I do agree with this statement, and I've been very pleased with the support so far.
I realize that Hubitat is not intended to make a profit, and is mostly a collection of people like yourself who wanted a local version of ST without the learning curve of trying to get openHAB running. My concern long term for hubitat is will the support continue once it has reached market saturation and the sales dwindle?
My hope is that the product will be stable/mature enough by then that it won't matter, but I do have some small concerns as the code isn't open sourced. If Hubitat went up in flames, there'd be no way for someone to pickup the torch and continue on.
This is also a concern for Samsung, but Samsung likely bought Smartthings with the belief that it would give their other products an edge, ex: Home appliance differentiation, if I'm choosing between an LG and Samsung Washer/Dryer combo, I am more likely to go with Samsung just because I could find something interesting to integrate it with my home automation, assuming similar costs. It's not a division that they intend to make money on. Long term their bean counters may not agree that the home automation platform boosts revenues enough to make up for the costs, but for now that's probably what they are believing.

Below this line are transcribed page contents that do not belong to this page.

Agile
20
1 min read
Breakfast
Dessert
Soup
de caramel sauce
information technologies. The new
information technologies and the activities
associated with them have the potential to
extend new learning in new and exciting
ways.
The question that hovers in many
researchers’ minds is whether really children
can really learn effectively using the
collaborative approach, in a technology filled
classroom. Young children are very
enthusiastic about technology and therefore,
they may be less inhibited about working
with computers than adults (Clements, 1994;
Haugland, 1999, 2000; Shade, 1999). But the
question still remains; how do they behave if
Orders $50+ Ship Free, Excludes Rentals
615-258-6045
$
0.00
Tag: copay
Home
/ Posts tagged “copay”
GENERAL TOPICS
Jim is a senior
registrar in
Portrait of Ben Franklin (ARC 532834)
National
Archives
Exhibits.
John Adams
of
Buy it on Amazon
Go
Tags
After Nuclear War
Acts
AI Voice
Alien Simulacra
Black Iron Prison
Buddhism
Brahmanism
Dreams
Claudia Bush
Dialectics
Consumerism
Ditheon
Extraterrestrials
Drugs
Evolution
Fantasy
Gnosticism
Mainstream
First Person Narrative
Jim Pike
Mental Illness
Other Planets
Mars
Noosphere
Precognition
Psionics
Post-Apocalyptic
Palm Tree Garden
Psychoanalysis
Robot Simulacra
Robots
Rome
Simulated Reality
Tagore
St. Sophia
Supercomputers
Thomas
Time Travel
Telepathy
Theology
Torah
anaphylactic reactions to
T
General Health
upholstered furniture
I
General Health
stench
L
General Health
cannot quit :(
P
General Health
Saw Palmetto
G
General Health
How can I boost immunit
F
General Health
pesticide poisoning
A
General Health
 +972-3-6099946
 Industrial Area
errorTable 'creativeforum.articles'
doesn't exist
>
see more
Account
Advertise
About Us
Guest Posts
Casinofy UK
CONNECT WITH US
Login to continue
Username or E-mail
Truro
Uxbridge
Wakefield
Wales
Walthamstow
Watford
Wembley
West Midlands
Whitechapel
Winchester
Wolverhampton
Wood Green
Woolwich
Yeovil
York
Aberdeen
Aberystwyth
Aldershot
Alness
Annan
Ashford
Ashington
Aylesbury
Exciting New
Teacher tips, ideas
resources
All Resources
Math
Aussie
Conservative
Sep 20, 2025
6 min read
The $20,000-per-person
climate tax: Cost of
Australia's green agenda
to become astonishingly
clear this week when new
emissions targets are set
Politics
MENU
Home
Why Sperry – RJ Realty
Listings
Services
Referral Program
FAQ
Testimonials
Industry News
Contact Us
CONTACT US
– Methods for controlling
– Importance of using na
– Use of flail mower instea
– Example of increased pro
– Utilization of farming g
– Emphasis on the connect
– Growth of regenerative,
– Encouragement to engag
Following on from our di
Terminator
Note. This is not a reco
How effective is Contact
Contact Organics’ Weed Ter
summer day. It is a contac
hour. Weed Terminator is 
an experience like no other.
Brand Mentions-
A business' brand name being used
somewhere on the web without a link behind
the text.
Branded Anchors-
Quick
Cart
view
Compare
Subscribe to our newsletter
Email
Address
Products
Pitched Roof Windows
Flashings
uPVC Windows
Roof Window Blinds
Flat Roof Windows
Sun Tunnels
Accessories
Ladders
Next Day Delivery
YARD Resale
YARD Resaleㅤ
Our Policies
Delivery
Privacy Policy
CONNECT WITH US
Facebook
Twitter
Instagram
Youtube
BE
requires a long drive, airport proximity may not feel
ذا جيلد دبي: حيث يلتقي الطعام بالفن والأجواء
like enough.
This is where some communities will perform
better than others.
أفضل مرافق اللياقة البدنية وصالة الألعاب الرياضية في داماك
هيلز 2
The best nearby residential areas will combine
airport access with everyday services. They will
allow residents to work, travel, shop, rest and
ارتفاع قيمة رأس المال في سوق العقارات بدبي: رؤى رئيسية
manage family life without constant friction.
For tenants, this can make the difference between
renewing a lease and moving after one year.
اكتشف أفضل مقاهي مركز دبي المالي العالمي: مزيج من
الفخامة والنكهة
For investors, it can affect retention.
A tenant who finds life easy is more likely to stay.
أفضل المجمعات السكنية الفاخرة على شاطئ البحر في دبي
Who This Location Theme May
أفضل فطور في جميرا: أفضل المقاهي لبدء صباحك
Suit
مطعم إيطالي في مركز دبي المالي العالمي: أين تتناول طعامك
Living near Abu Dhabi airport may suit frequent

Hubitat, Inc. has some costs that won't go away when market saturation happens. Website/forum, Serverless Computing โ AWS Lambda Pricing โ Amazon Web Services, purchasing various devices for testing/integration and potentially paying yourselves for the work that you are doing. (I'm sure there are other costs that I'm not listing) Unless one of the founders is independently wealthy and very nice, this will become a problem one day as Hubitat, Inc doesn't have a parent company that is willing to throw cash at it.